# Best headers for my 06



## GuatoLT1 (Jul 22, 2009)

So i have a 2006. And im looking into headers and i see that most everything is around $1000+. I saw pacesetters performance longtube (ceramic coated) for $456. Just wondering the quality and if there worth it, or should i just wait and spend the money and get brand name. Even though pacestter has been around forever just wondering the quality. Thanks for the help.


----------



## 87GN06GTO07IRL (Aug 10, 2009)

I'd go with Kooks or American Racing over Rustsetters.


----------



## GM4life (Mar 18, 2007)

Pacesetters are made from mild steel while most others are stainless.


----------



## jpalamar (Jul 22, 2008)

Kooks if you want them to look pritty and have an extra $500 to gain a few extra HP.

Pacesetter if your on a budget and its OK to not have a few HP and save alot of money.

Maryland Speed has some good deals going on right now. Either route, you will want a to get tuned as well.


----------



## dustyminpin (Jun 19, 2006)

The price is pretty much based on what they are made out of. T304 stainless is best.

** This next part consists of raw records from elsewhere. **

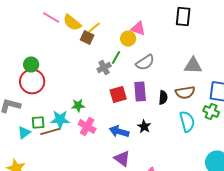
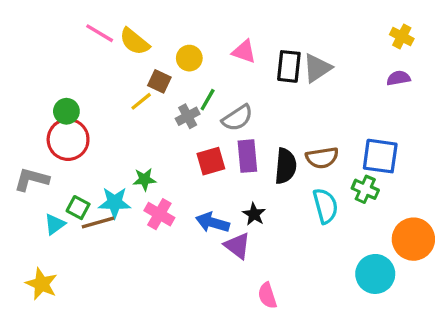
black rectangle: (183, 16) -> (289, 66), moved
yellow line: (94, 28) -> (141, 101), moved
brown square: (87, 38) -> (159, 81), moved
yellow circle: (128, 38) -> (189, 58), moved
gray semicircle: (145, 62) -> (237, 118), moved
gray triangle: (193, 66) -> (317, 68), moved, turned -36
black semicircle: (163, 98) -> (286, 166), size x1.5
green square: (38, 122) -> (78, 208), turned 32
purple triangle: (122, 158) -> (237, 246), moved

That is what Kooks is made out of and I also believe Dynatech and American Racing are made out of that as well. SLP is stainless but of not quite as good of a grade, can't remember what the lettering is off the top of my head. If you want wow factor, go with Kooks. I've got Kooks SS headers and believe it or not, it's one of the first things people notice and compliment when I pop the hood at cruise-ins (that and the FAST LSXR 102mm LS3 intake manifold, kind of hard to miss that). 

I saw that Borla makes headers for the new Camaro now, not sure if they have them for our application, but they use T304 as well and are TOP notch in everything they put their hands on.


----------



## svede1212 (Nov 1, 2005)

dustyminpin said:


> The price is pretty much based on what they are made out of. T304 stainless is best. That is what Kooks is made out of and I also believe Dynatech and American Racing are made out of that as well. SLP is stainless but of not quite as good of a grade, can't remember what the lettering is off the top of my head. If you want wow factor, go with Kooks. I've got Kooks SS headers and believe it or not, it's one of the first things people notice and compliment when I pop the hood at cruise-ins (that and the FAST LSXR 102mm LS3 intake manifold, kind of hard to miss that).
> 
> I saw that Borla makes headers for the new Camaro now, not sure if they have them for our application, but they use T304 as well and are TOP notch in everything they put their hands on.


Altho SS is a little harder to work with and it does cost a little more I doubt that they have $500-$800 more in steel costs in the better ones. It's just like everything else. To get a little better you have to pay a lot more. That said I'd get the one with the best deal you can find in a stainless set. At the time I got mine SLP had a killer deal. I paid $900 for the LTs and midpipes. They've held up well over the last 4 years and on my car at least you have to look down to even see them very well. The power difference in the best, Kooks Signature, isn't that significant


----------



## B-ville Goat (Oct 5, 2008)

I have PaceSetters and think they are great. They fit great on my car and no rust yet, but my car is also a garage queen. It has been caught in the rain twice since the install though... Definitely get the coated ones since they are mild steel. If your car is a daily driver you may want to spend the extra for stainless, ARH and Kooks are the best.


----------